Thursday, June 6, 2013

Compared to the eternal cosmos envisaged by the ancients, our own universe is something of a Johnny-come-lately. It seems to have been around a mere 14 billion years or so. And its future may well be bounded too. According to current cosmological scenarios, it is destined either to disappear abruptly in a Big Crunch some eons down the road, or to fade gradually into a dark and chill nothingness.
The temporal finitude of our universe—here today (but not yesterday), gone tomorrow—makes its existence seem all the more insecure and contingent. And mysterious. A world with solid ontological foundations, it seems, just wouldn’t behave like this. It would exist eternally and imperishably. Such a world, unlike the finite Big Bang universe, would have an aura of self-sufficiency. It might even harbor the cause of its own being.

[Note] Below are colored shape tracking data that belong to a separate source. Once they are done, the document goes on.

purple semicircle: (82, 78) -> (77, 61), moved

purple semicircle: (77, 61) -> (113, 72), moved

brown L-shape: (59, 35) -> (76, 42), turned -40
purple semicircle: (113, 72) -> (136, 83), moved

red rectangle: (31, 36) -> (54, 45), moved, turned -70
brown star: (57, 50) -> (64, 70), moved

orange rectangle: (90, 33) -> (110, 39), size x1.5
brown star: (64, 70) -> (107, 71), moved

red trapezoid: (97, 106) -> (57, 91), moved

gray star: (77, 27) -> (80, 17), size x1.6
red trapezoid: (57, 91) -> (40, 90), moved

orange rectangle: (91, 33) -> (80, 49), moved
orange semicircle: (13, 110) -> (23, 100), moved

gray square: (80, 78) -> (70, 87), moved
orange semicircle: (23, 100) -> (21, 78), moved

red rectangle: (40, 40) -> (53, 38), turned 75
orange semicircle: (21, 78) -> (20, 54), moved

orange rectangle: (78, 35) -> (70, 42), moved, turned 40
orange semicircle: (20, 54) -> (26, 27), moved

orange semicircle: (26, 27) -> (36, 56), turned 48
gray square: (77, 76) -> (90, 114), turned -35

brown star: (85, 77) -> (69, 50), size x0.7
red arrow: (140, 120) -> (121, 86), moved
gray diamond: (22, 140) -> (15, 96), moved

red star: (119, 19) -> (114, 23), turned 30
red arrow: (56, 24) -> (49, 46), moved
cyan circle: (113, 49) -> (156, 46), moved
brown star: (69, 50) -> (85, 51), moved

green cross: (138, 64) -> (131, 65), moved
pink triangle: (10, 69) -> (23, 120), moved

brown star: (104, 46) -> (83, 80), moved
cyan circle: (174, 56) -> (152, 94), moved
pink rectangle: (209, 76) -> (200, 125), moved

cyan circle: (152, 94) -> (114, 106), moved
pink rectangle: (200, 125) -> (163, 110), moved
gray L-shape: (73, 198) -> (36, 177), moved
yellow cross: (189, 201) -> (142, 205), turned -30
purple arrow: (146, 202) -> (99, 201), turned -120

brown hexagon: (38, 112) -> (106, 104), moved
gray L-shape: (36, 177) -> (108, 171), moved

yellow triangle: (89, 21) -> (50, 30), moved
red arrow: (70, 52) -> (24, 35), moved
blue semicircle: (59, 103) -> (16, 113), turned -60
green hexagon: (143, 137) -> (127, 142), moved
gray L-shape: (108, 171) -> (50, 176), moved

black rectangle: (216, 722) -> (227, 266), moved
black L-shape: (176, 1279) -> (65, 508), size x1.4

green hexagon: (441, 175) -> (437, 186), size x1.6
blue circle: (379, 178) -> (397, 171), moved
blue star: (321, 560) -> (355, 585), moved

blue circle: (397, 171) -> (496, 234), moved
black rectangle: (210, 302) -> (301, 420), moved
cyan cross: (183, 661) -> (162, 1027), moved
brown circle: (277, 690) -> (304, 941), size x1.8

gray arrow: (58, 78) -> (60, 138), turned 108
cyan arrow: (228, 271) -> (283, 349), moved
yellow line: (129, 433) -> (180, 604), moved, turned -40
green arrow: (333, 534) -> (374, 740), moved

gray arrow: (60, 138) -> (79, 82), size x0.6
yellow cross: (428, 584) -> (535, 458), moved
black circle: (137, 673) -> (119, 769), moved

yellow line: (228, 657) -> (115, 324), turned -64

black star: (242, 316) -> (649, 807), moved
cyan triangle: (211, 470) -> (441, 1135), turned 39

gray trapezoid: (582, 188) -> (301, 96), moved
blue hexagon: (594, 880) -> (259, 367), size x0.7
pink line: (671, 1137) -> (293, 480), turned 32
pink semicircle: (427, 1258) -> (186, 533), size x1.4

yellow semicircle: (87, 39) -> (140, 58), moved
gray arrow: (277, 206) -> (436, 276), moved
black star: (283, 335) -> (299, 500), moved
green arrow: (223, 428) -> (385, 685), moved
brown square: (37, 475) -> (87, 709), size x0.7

But what if our own world, contrary to current cosmological thinking, did turn out to be eternal? Would the mystery of its  existence then become less acute? Or would the sense of mystery vanish entirely?
THE TEMPORAL NATURE of the world has long been a hotly contested issue in Western thought. Aristotle held the cosmos to be eternal, with no beginning or end in time. Islamic thinkers disagreed. The great philosopher and Sufi mystic al-Ghazālī, for instance, argued that the very idea of an infinite past was absurd. In the thirteenth century, the Catholic Church declared it to be an article of faith that the world had a beginning in time—although Saint Thomas Aquinas, showing some loyalty to the Aristotelian tradition, insisted that this could never be proved philosophically. Immanuel Kant argued that a beginning-less world led to paradox: how, he asked, could the present day ever have arrived if an infinite number of days had to pass first? Wittgenstein, too, felt there was something odd about the idea of an infinite past. Suppose, he said, you were to come across a man reciting to himself, “… 9 … 5 … 1 … 4 … 1 … 3 … finished!” Finished what? you ask him. “Oh,” he says with relief, “I’ve been reciting all the digits of π backward from eternity, and I finally got to the end.”
 But is there anything truly paradoxical about an infinite past? Some
thinkers object to the notion because it entails that an infinite series of tasks might have been completed before the present moment—which, they say, is impossible. But completing an infinite series of tasks is not impossible if you have an infinite amount of time in which to perform them all. In fact, it is mathematically possible to complete an infinite series of tasks in a finite amount of time, provided you perform them more and more quickly. Suppose you can accomplish the first task in an hour; then the second task takes you a half hour; the third takes you a quarter of an hour; the fourth takes you an eighth of an hour; and so on. At that rate, you will have finished the infinite series of tasks in a total of just two hours. In fact, every time you walk across a room you accomplish such a miracle—since, as the ancient philosopher Zeno of Elea observed, the distance you cover can be divided into an infinite number of tinier and tinier intervals.
So Kant and al-Ghazālī were wrong. There is nothing absurd about an infinite past. It is conceptually possible for there to have been an infinite succession of sunrises before the one this morning—provided there was an infinite span of time in which they could have occurred.